There is a lot of Surrealist poetry, very great Surrealist poetry, which is a purely mental language, And that’s a whole alchemical thing of its own, because that’s sort of the magic of language itself. Robert Duncan is a great practitioner of that. He relies purely on the language, not on any sensorium around him, not on any facts, or, at least, he’s trained in that. He knows that, and that gets in, but he has, I always thought, and I think, maybe not now, but early on, he had the idea that it’s a universe of language so any outside reference doesn’t make any difference. It’s pure language, like mathematics or something. It’s pure language that you’re composing, and you’re using the principle of spontaneity to arrive at the language that you’re gonna put down. Whatever flows, but with the repetition of vowels and the introduction of all sorts of memorable syllables and symbols from reading and from reverie, vague ideas – sort of an impressionistic verbalism.

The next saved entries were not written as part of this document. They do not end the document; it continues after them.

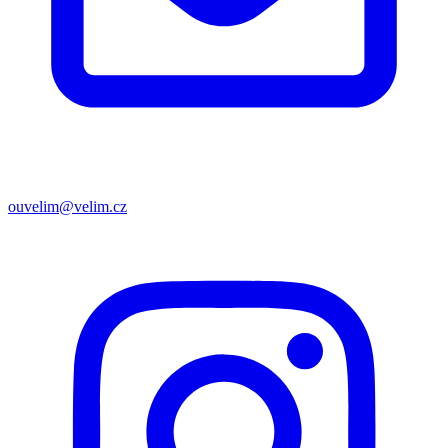
ouvelim@velim.cz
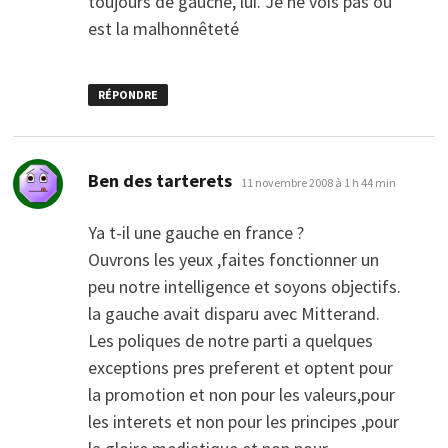
toujours de gauche, lui. Je ne vois pas ou
est la malhonnêteté
RÉPONDRE
dit :
Ben des tarterets
11 novembre 2008 à 1 h 44 min
Ya t-il une gauche en france ?
Ouvrons les yeux ,faites fonctionner un
peu notre intelligence et soyons objectifs.
la gauche avait disparu avec Mitterand.
Les poliques de notre parti a quelques
exceptions pres preferent et optent pour
la promotion et non pour les valeurs,pour
les interets et non pour les principes ,pour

AG: Yeah, and then, in what was known as the “New York School”, was almost completely verbal constructivism. Anne, is that the term?
(Anne Waldman: It’s ok)
AG: Verbal constructivism. In other words, purely skating along on the language. So there’s a whole school there too. But, oddly enough, all those different approaches, somehow, by sweet history – (John) Ashbery and Frank O’Hara and Kenneth Koch, as well as Robert Duncan, (practitioners) of some sort of language constructivism involving spontaneity too – all trace their inspiration back to William Carlos Williams to a great extent , realizing it was Williams who discovered the idea of the raw material, it was Williams’ discovery of the America of.. in his terms, the American of..ourselves, our own personal raw material, as being the poem, our person as being the poem, our own language. Our own behavior, or our own daily life, does, as (Walt) Whitman insisted, “bring the muse back into the kitchen”. So Duncan and Ashbery (probably Ashbery less than O’Hara) paid homage to Williams as one of the first minds that were clear enough for them to appreciate (that) poetry is what it boils down to.